= Medium Rare (radio show) =

Canadian radio program

Medium Rare was a Canadian radio program, which aired from 1987 to 1993. Produced and hosted by Ken Rockburn, from the studios of Ottawa radio station CHEZ-FM, the program was syndicated to several radio stations across Canada.

The program was a two-hour news and public affairs magazine show which aired on Sunday evenings, including features and interviews on politics, arts, literature and culture, although the show was ultimately most noted for Rockburn's interviews with writers. The program made Rockburn the only host in Canadian commercial, rather than public, radio ever to win three Nellies from the ACTRA Awards.

After an April 1993 change in CRTC regulations meant that music-based stations were no longer required to air a minimum quota of spoken word programming, the program was immediately dropped from the schedules of all its syndicated stations.
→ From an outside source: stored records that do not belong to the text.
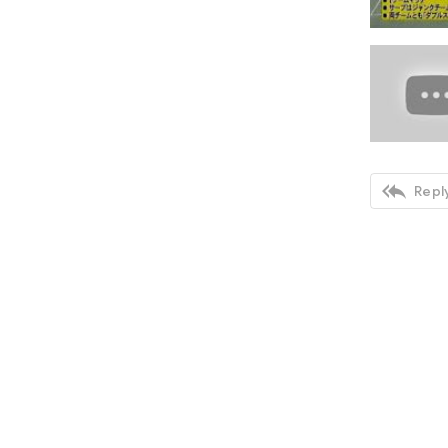

Reply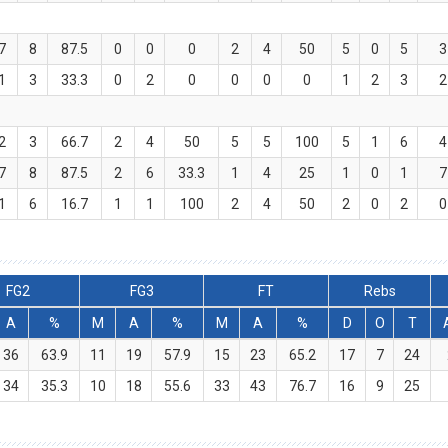
7
8
87.5
0
0
0
2
4
50
5
0
5
3
1
3
33.3
0
2
0
0
0
0
1
2
3
2
2
3
66.7
2
4
50
5
5
100
5
1
6
4
7
8
87.5
2
6
33.3
1
4
25
1
0
1
7
1
6
16.7
1
1
100
2
4
50
2
0
2
0
FG2
FG3
FT
Rebs
A
%
M
A
%
M
A
%
D
O
T
36
63.9
11
19
57.9
15
23
65.2
17
7
24
34
35.3
10
18
55.6
33
43
76.7
16
9
25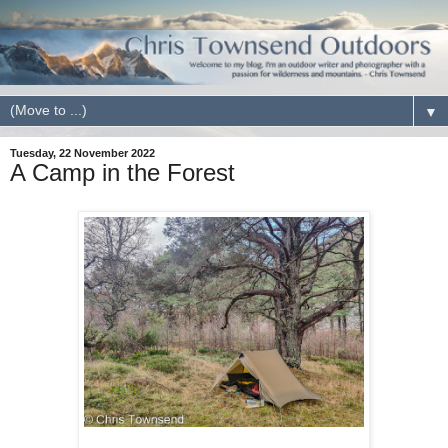
▼
Tuesday, 22 November 2022
A Camp in the Forest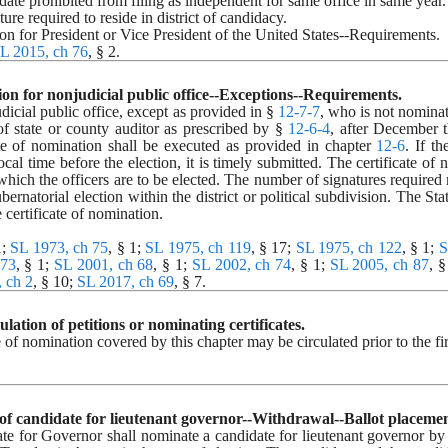
idate prohibited from filing as independent for same office in same year.
ture required to reside in district of candidacy.
tion for President or Vice President of the United States--Requirements.
L 2015, ch 76
, § 2.
ion for nonjudicial public office--Exceptions--Requirements.
icial public office, except as provided in § 
12-7-7
, who is not nominat
f state or county auditor as prescribed by § 
12-6-4
, after December t
ate of nomination shall be executed as provided in chapter 
12-6
. If t
cal time before the election, it is timely submitted. The certificate of n
 which the officers are to be elected. The number of signatures required 
ubernatorial election within the district or political subdivision. The S
e certificate of nomination.
; 
SL 1973, ch 75
, § 1; 
SL 1975, ch 119
, § 17; 
SL 1975, ch 122
, § 1; 
S
 73
, § 1; 
SL 2001, ch 68
, § 1; 
SL 2002, ch 74
, § 1; 
SL 2005, ch 87
, §
 ch 2
, § 10; 
SL 2017, ch 69
, § 7.
culation of petitions or nominating certificates.
e of nomination covered by this chapter may be circulated prior to the fi
 of candidate for lieutenant governor--Withdrawal--Ballot placemen
 for Governor shall nominate a candidate for lieutenant governor by cer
It continued on CHEZ for two more months, before airing its final episode in June. During this time Rockburn was a contender for the job of hosting TVOntario's literature show Imprint following the departure of Daniel Richler, although he was not selected.

Rockburn published a book of interviews from the show, Medium Rare: Jamming with Culture, in 1995.

He subsequently moved to the Canadian Broadcasting Corporation, where he hosted the television interview show Rockburn and Company and CBO's afternoon program All in a Day.